What you need to do
Everything from the line with "ΟΡΟΙ ΧΡΗΣΗΣ" through the end of the entries must be transcribed exactly; no other lines belong in the answer.

Data shown
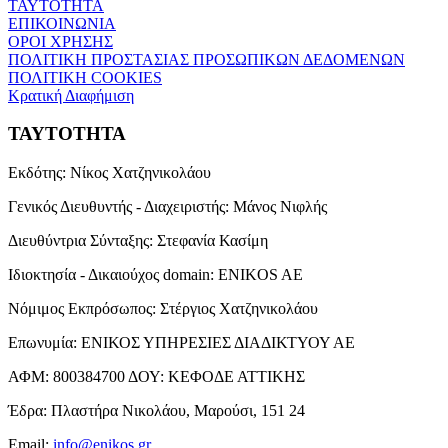
ΤΑΥΤΟΤΗΤΑ
ΕΠΙΚΟΙΝΩΝΙΑ
ΟΡΟΙ ΧΡΗΣΗΣ
ΠΟΛΙΤΙΚΗ ΠΡΟΣΤΑΣΙΑΣ ΠΡΟΣΩΠΙΚΩΝ ΔΕΔΟΜΕΝΩΝ
ΠΟΛΙΤΙΚΗ COOKIES
Κρατική Διαφήμιση
ΤΑΥΤΟΤΗΤΑ
Εκδότης:
Νίκος Χατζηνικολάου
Γενικός Διευθυντής - Διαχειριστής:
Μάνος Νιφλής
Διευθύντρια Σύνταξης:
Στεφανία Κασίμη
Ιδιοκτησία - Δικαιούχος domain:
ENIKOS AE
Νόμιμος Εκπρόσωπος:
Στέργιος Χατζηνικολάου
Επωνυμία:
ΕΝΙΚΟΣ ΥΠΗΡΕΣΙΕΣ ΔΙΑΔΙΚΤΥΟΥ ΑΕ
ΑΦΜ:
800384700
ΔΟΥ:
ΚΕΦΟΔΕ ΑΤΤΙΚΗΣ
Έδρα:
Πλαστήρα Νικολάου, Μαρούσι, 151 24
Email:
info@enikos.gr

Solution to this task
ΟΡΟΙ ΧΡΗΣΗΣ
ΠΟΛΙΤΙΚΗ ΠΡΟΣΤΑΣΙΑΣ ΠΡΟΣΩΠΙΚΩΝ ΔΕΔΟΜΕΝΩΝ
ΠΟΛΙΤΙΚΗ COOKIES
Κρατική Διαφήμιση
ΤΑΥΤΟΤΗΤΑ
Εκδότης:
Νίκος Χατζηνικολάου
Γενικός Διευθυντής - Διαχειριστής:
Μάνος Νιφλής
Διευθύντρια Σύνταξης:
Στεφανία Κασίμη
Ιδιοκτησία - Δικαιούχος domain:
ENIKOS AE
Νόμιμος Εκπρόσωπος:
Στέργιος Χατζηνικολάου
Επωνυμία:
ΕΝΙΚΟΣ ΥΠΗΡΕΣΙΕΣ ΔΙΑΔΙΚΤΥΟΥ ΑΕ
ΑΦΜ:
800384700
ΔΟΥ:
ΚΕΦΟΔΕ ΑΤΤΙΚΗΣ
Έδρα:
Πλαστήρα Νικολάου, Μαρούσι, 151 24
Email:
info@enikos.gr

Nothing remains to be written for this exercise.